Espluga de Cuberes
Espluga de Cuberes
Espluga de Cuberes is an abandoned troglodyte settlement, with around 6 ruined houses, set within a rock shelter on a cliff on the southern slope of the Serra de Cuberes, above the Barranc de l’Infern. It stands at 960 metres above sea level and offers impressive views over Boumort, the Hortoneda area and the Conca de Dalt, making it a very suitable place for hiking and mountain biking. In the past, together with the village of Solduga, it formed its own municipality, but in the mid-19th century it was incorporated into the municipality of Baén.
The first historical references we have to Espluga date from the last third of the 12th century, when Count Artau II and Guillem donated a capmàs located in this place to the abbey of Gerri. Its link with the monastery of Gerri continued in the centuries that followed.

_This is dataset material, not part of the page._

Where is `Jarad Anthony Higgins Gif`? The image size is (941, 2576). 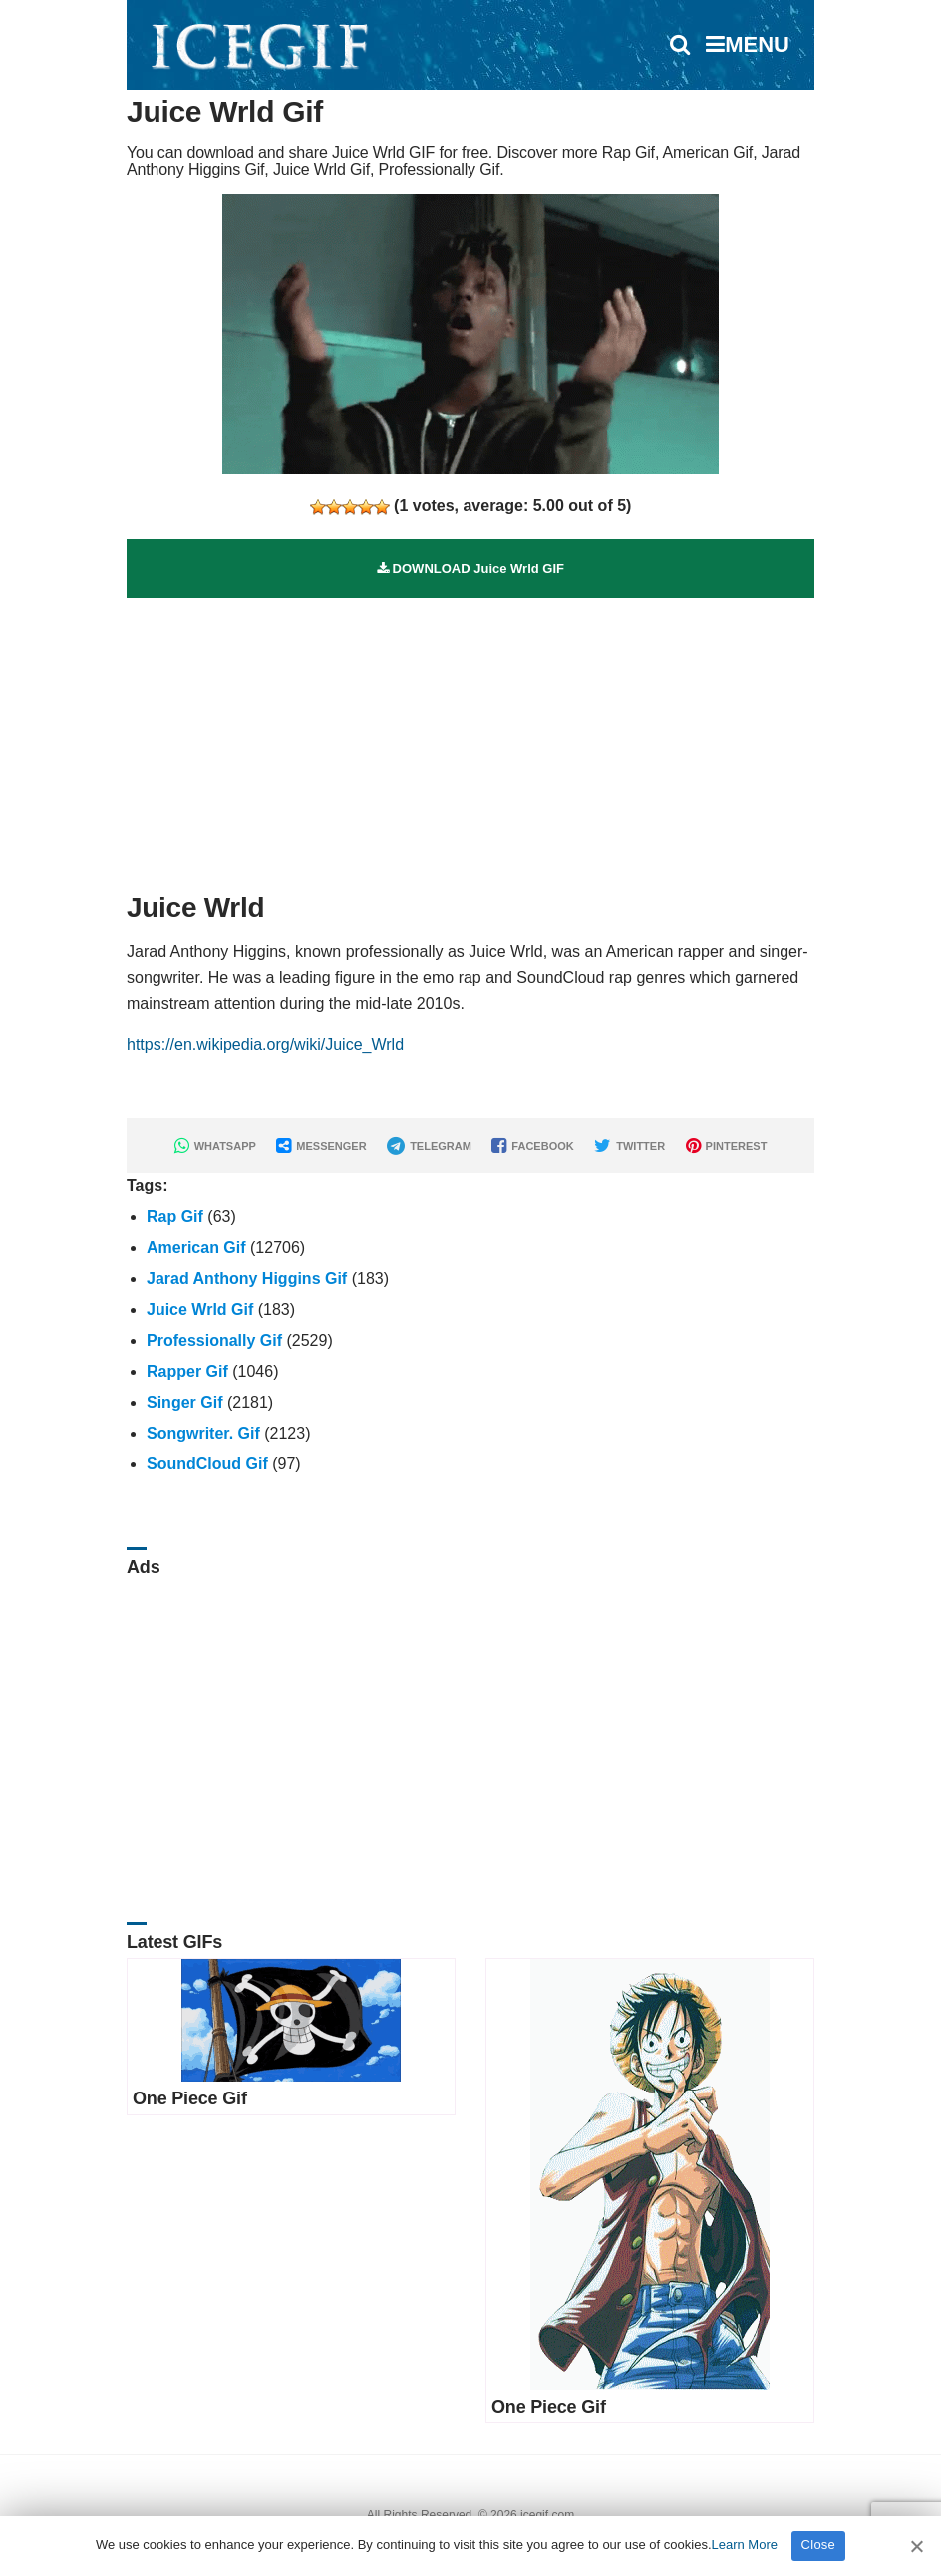 Jarad Anthony Higgins Gif is located at coordinates (247, 1278).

The most outstanding building in the whole site is the Romanesque church of Santa Coloma, an 11th-century troglodyte construction that uses the walls of the rock shelter for its northern enclosure and roof. It has a rectangular floor plan ending in a semicircular apse. The southern wall, which rises to the roof of the shelter, has three round-arched, double-splayed windows. The most singular feature of this church is the interior decoration of part of the southern wall and the apse, made up of a frieze of Lombard arches.